Eventually, it fell out of favor with the soldiers, as the waqtana was usually unwieldy and difficult to swing. It would’ve been fine if it still did a tremendous amount of damage, but it would only be really effective against unarmored soldiers. There would come a time when most soldiers in the Inca army would be armored enough that there was little to fear from this once terrifying weapon.
The tuksina has an interesting history, as it’s better known as the Inca dagger. Despite being known as a dagger, it was used more in executions and rituals than anything in battle. Typically, daggers would be used as a last resort — and perhaps the Inca soldiers indeed used these tsukina when they ran out of options — but they were more likely to just have their axes when they could no longer use other weapons.
There have been outlandish claims about the importance of the tuksina, but the fact of the matter is that the Incas probably didn’t consider the dagger as a useful battlefield weapon. Instead, it was mostly used in rituals. As far as whether it could be effective as a weapon, many of the designs of the tsukina makes it seem rather unwieldy.
If the chiqtana — the light ax — was the most popular secondary weapon, then the champi — the mace — was the most popular primary weapon for the Inca soldiers. It wasn’t quite like the bat where you needed plenty of strength to wield the weapon. It also had a weighted end to ensure that you could smash through armored parts.
Many Inca soldiers used a combination of the light ax and the mace in battle, as they could be wielded simultaneously. During the great melees of Inca battle, most of the soldiers had either the chiqtana or the champi.

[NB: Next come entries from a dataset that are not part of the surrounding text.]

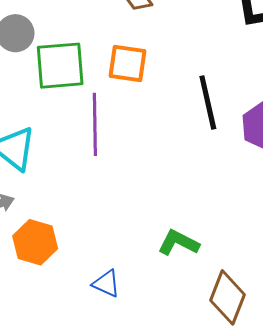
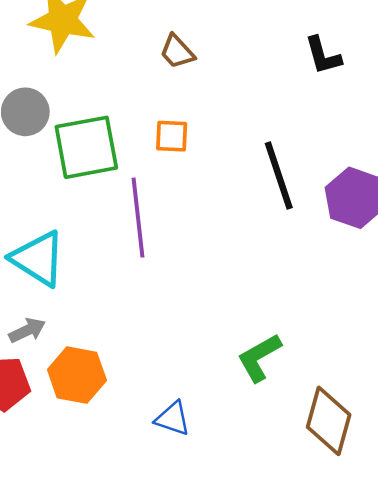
orange square: (127, 64) -> (172, 136), size x0.7
green L-shape: (178, 243) -> (259, 358), turned -51

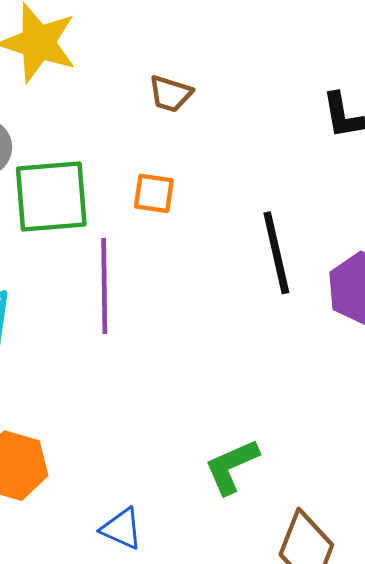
brown trapezoid: (177, 52) -> (170, 94), turned -36

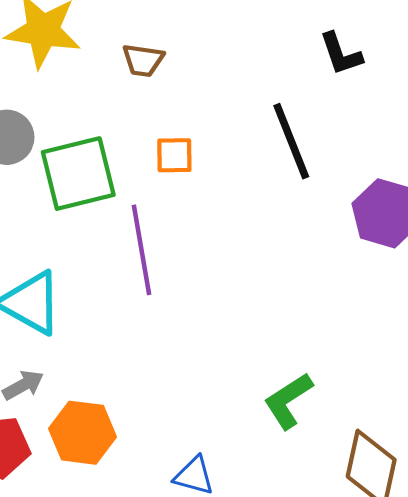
brown trapezoid: (170, 94) -> (143, 60), moved
black line: (276, 253) -> (291, 141), moved

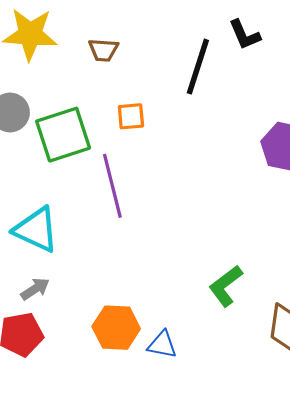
black line: (291, 141) -> (198, 67), moved, turned 44
orange hexagon: (83, 433) -> (116, 328), moved

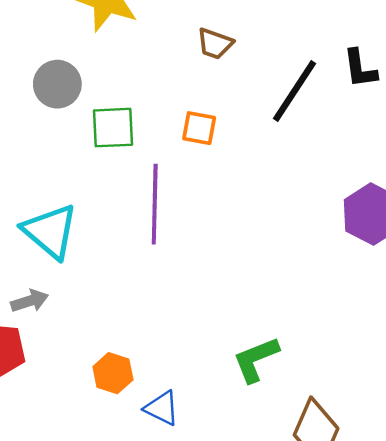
brown trapezoid: (103, 50) -> (215, 44), moved
green square: (63, 135) -> (113, 128), size x0.7
orange hexagon: (116, 328) -> (113, 373), size x0.7

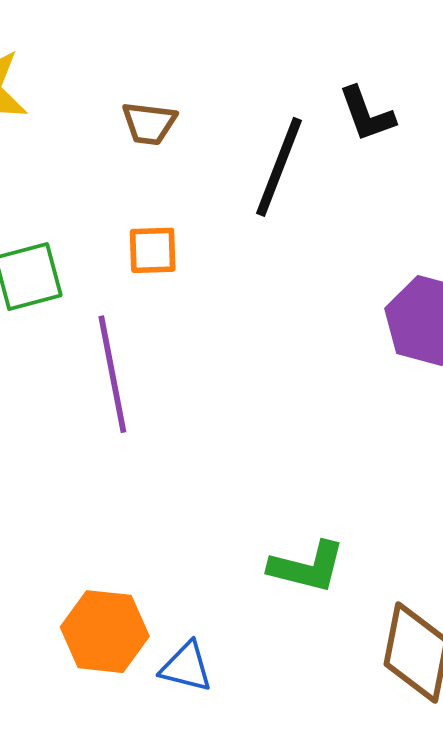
green L-shape: (256, 359) -> (307, 567), turned -132
orange hexagon: (113, 373) -> (105, 632), size x1.4

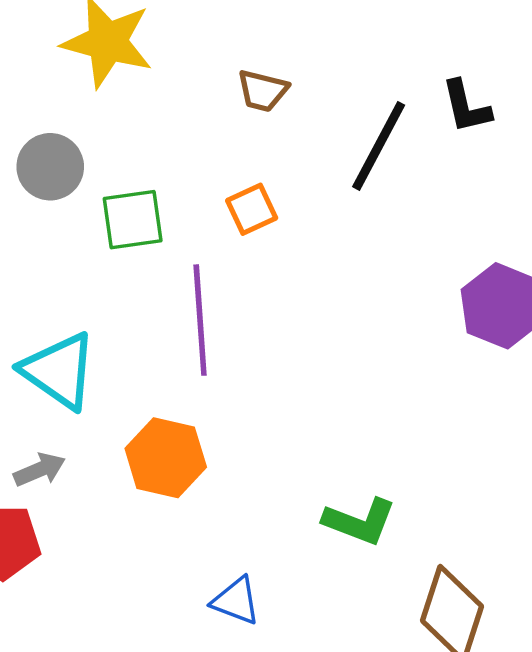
orange square: (153, 250) -> (252, 209), turned -30
orange hexagon: (105, 632) -> (166, 458), moved

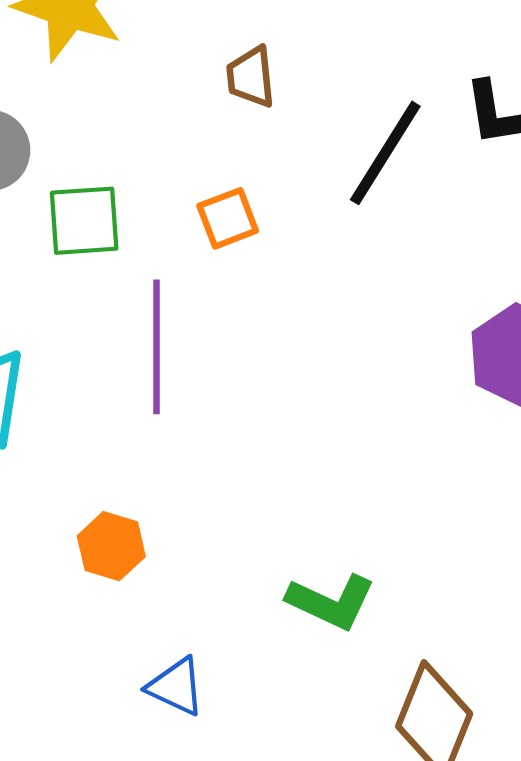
brown trapezoid: (263, 91) -> (251, 77), turned 66
orange hexagon: (166, 458) -> (111, 546), moved, size x0.7

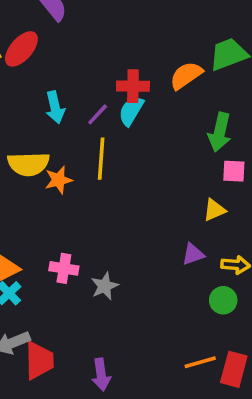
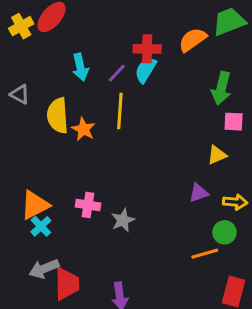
yellow semicircle: (28, 164) -> (58, 116), turned 88
orange star: (59, 180) -> (83, 129), turned -30
orange line: (200, 362) -> (205, 254), moved

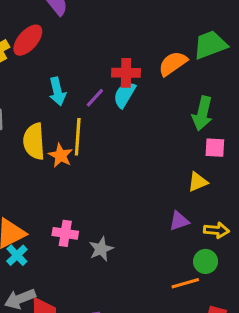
yellow line: (120, 111) -> (78, 137), moved

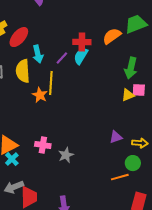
red ellipse: (28, 40) -> (19, 37), moved
yellow semicircle: (34, 141) -> (23, 71), moved
yellow triangle: (198, 182) -> (128, 95), moved

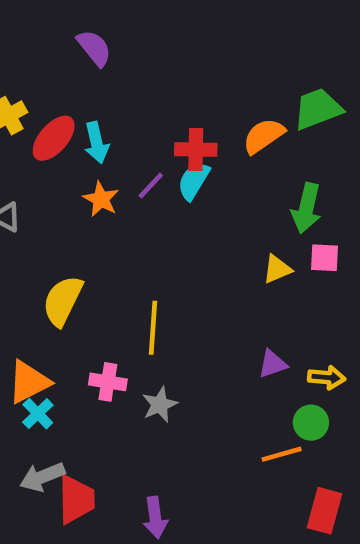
cyan arrow: (38, 54) -> (96, 143), moved
yellow semicircle: (23, 71) -> (63, 301), moved, turned 30
yellow line: (51, 83) -> (153, 328), moved
orange star: (40, 95) -> (101, 199), moved
yellow triangle: (128, 95) -> (277, 269), moved

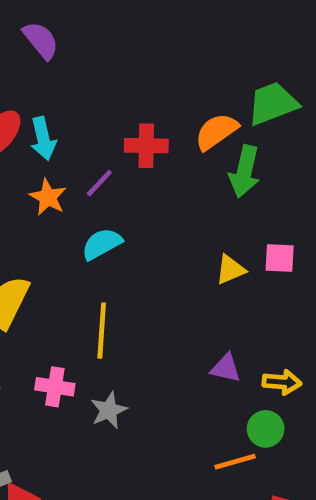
cyan semicircle: (194, 181) -> (102, 244), moved, turned 30
green arrow: (306, 208) -> (244, 171), moved
purple triangle: (273, 364) -> (226, 368), turned 32

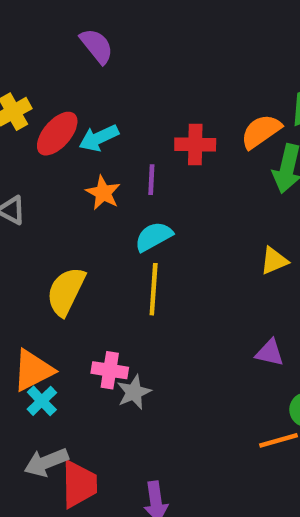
cyan arrow: (43, 139) -> (99, 138), turned 78
purple line: (99, 183) -> (151, 180), turned -40
yellow line: (102, 331) -> (154, 289), moved
gray star: (109, 410) -> (134, 392), moved

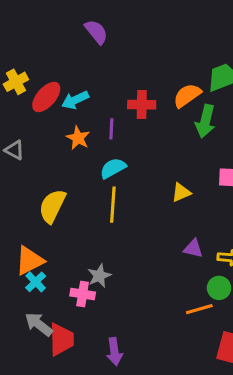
purple semicircle: (97, 46) -> (96, 32), moved
yellow triangle: (274, 261) -> (181, 192), moved
pink cross: (110, 370) -> (83, 294), moved
gray arrow: (46, 462) -> (39, 324), turned 60

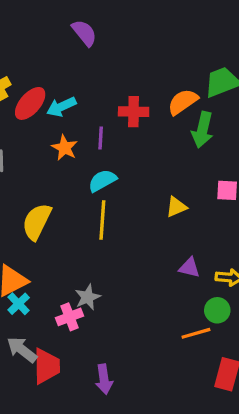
pink cross: (83, 294) -> (70, 317), turned -30

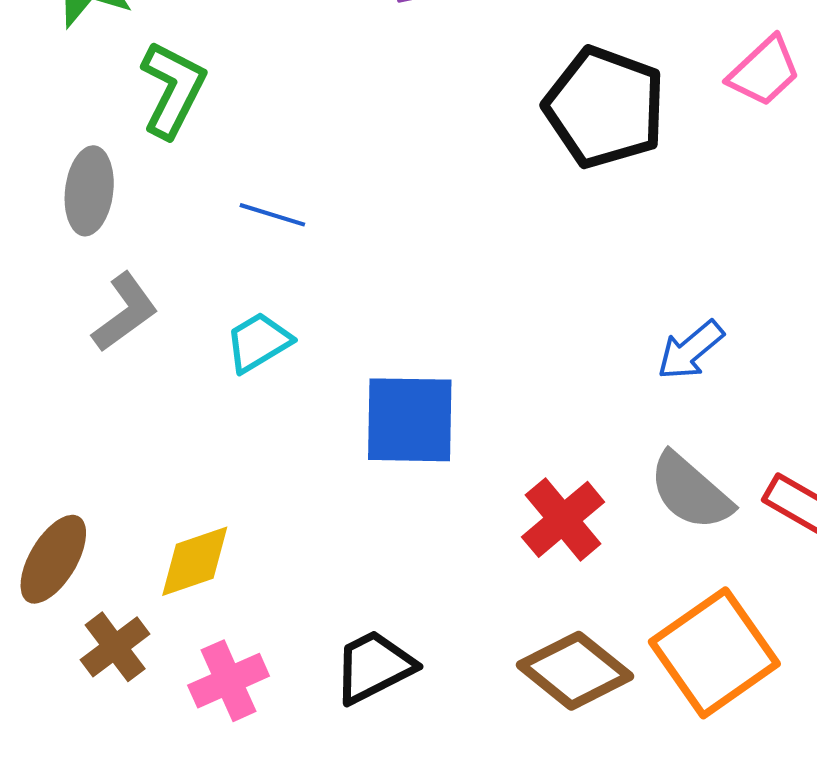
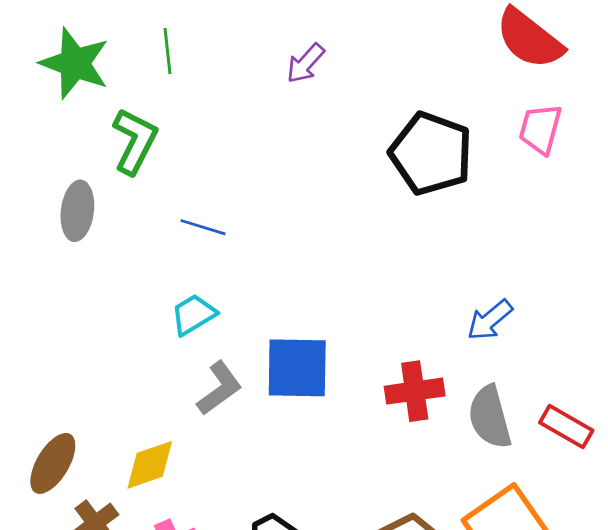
pink trapezoid: (764, 71) -> (540, 129), turned 148
gray L-shape: (125, 312) -> (219, 388), moved
gray semicircle: (690, 492) -> (490, 417), turned 34
red cross: (563, 519) -> (415, 391), moved, turned 32

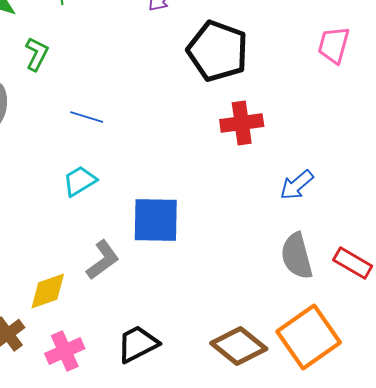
green L-shape: (135, 141) -> (37, 54), size x0.7
black pentagon: (431, 153) -> (218, 51), moved
gray L-shape: (219, 388) -> (103, 260), moved
red cross: (415, 391) -> (242, 123), moved

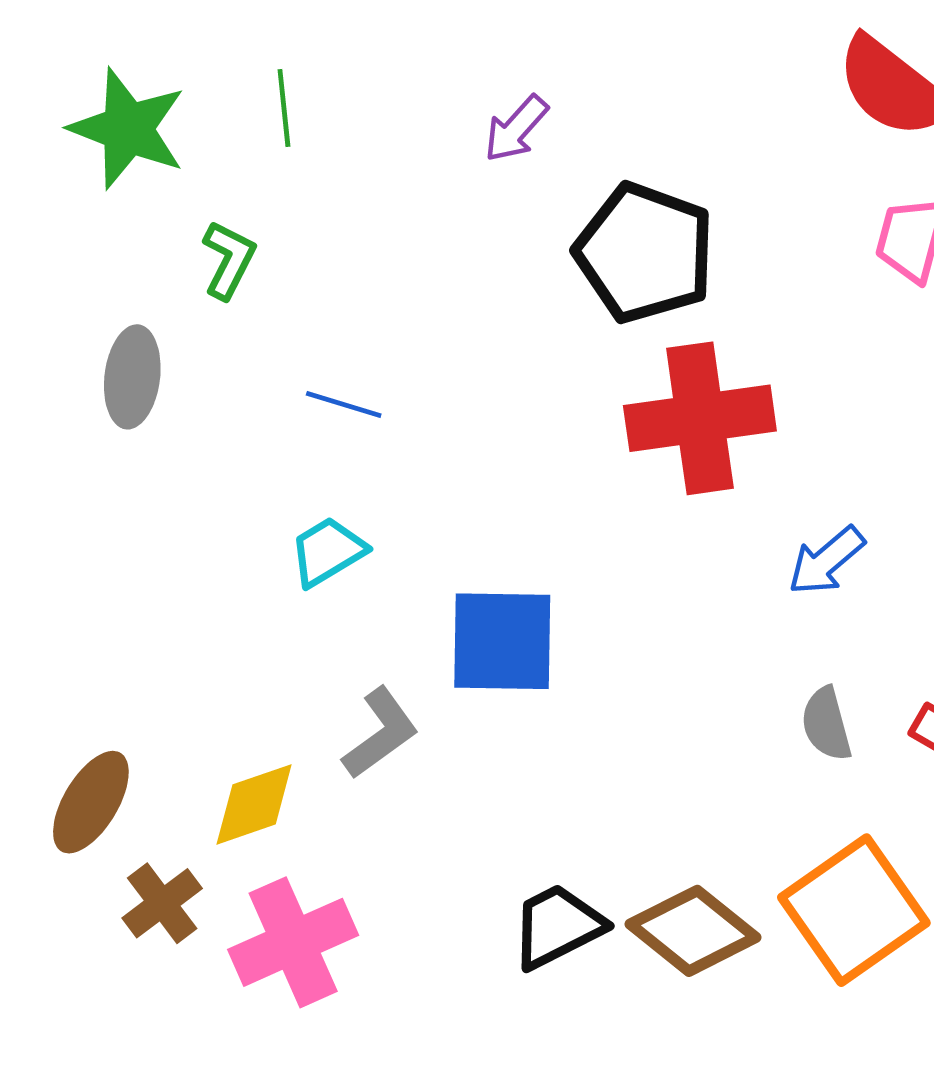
red cross: (242, 123) -> (700, 418), size x1.5
gray semicircle: (297, 256) -> (826, 724), size x0.7
black trapezoid: (138, 344) -> (557, 926), moved
pink cross: (65, 351) -> (293, 942), size x1.4

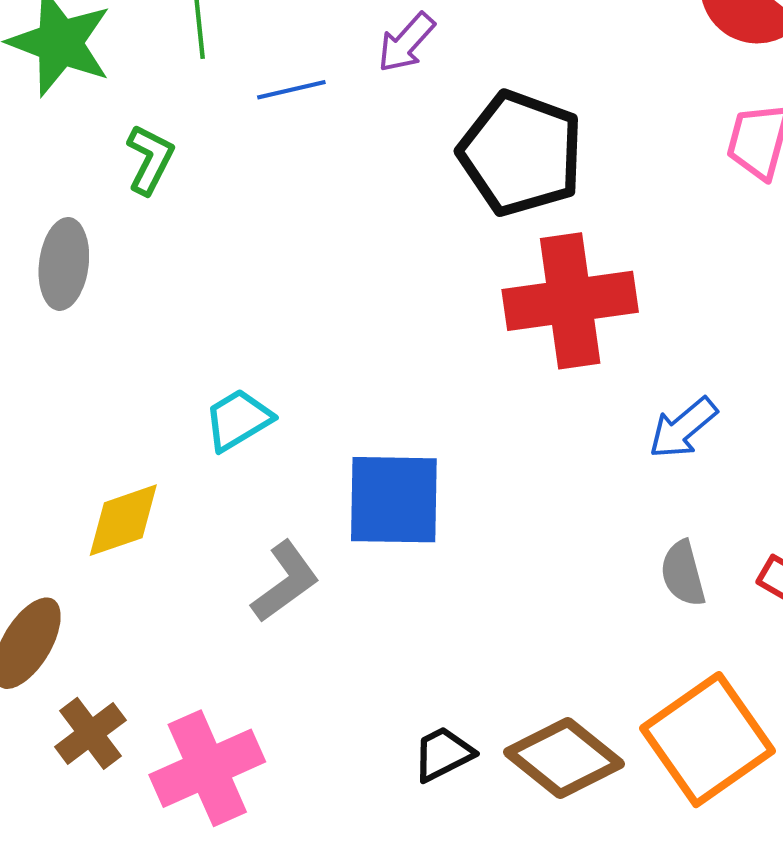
blue line: (344, 405) -> (291, 90), moved, turned -30
yellow diamond: (254, 804) -> (123, 520), moved
black trapezoid: (557, 926) -> (443, 754), size x0.7

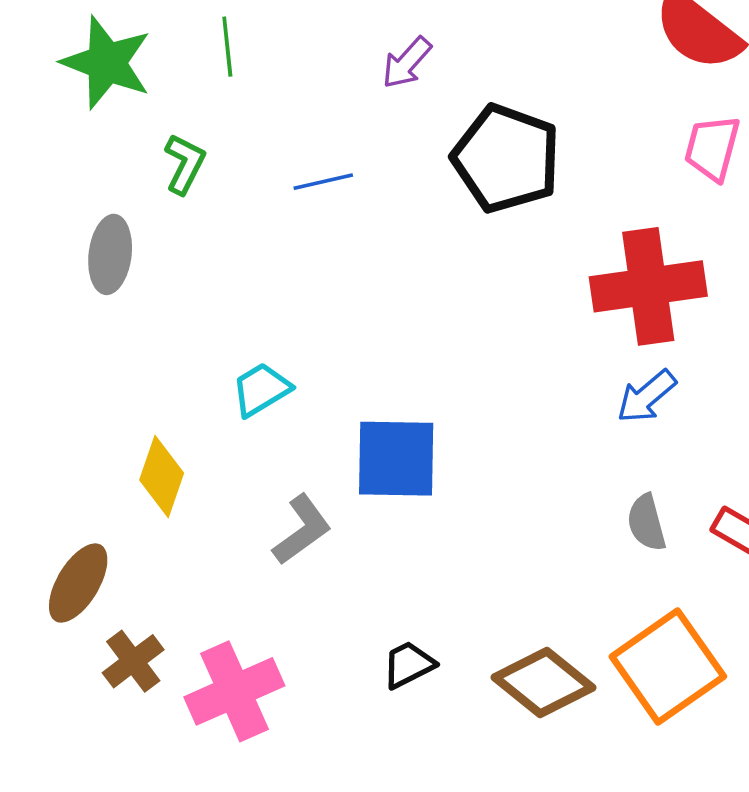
blue line: (291, 90) -> (323, 182), moved
red cross: (570, 301) -> (648, 286), moved
yellow diamond: (123, 520) -> (162, 476), turned -52
black trapezoid: (443, 754) -> (408, 665), moved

In the arsenal of most ancient civilizations, the spear is usually the most popular as far as the main weapon goes. The Greeks would fight with spears in one hand and shields on the other — and the ancient Egyptians had a similar setup. Even the Mesopotamians fought fiercely with spears, and considered them one of the main weapons. While the Incas also fought with spears, they were more fond of maces and light axes.
Nonetheless, it didn’t change the fact that the Incas made good use of their spears, especially in the fight against the Spaniards. They needed all the help they could get, and while they would eventually be beaten, they used all the weapons in their repertoire to fight back.
The kumana is proof that even if the Incas were not particularly fond of a weapon for battle, they still used it however they could. The spear was mainly used to hunt, and the kumana was a means of hurling the spear to catch their prey. It didn’t see extensive use in battle, as they favored many other weapons and trying to hurl spear using the kumana was not a good idea on the open field.
However, during the fight against the Spaniards, the Incas resorted to guerilla warfare, hurling their spears through ambushes and various other military tactics. As stated above, they used every weapon they possibly could to try to even the playing field.
The Kunka Kuchuna
The reason why some weapons are more iconic than others is due to what it represents. For example, the ancient Chinese and Japanese used the steel fan in battle, but it was more a symbol of authority than anything else. The steel fan could be used to block an incoming attack, but it gained popularity due to its symbolism. In the case of the Incas, the kunka kuchuna — more commonly known as the halberd — was a symbol of great power within the Inca civilization.
It was usually wielded by great powers or by people of authority, and those with the skill to use a halberd were feared across the battlefield. The halberd was as deadly as it was useful, as it acted as an ax, a scythe, and a spear. Such a combination of features meant the warrior had plenty of options in battle.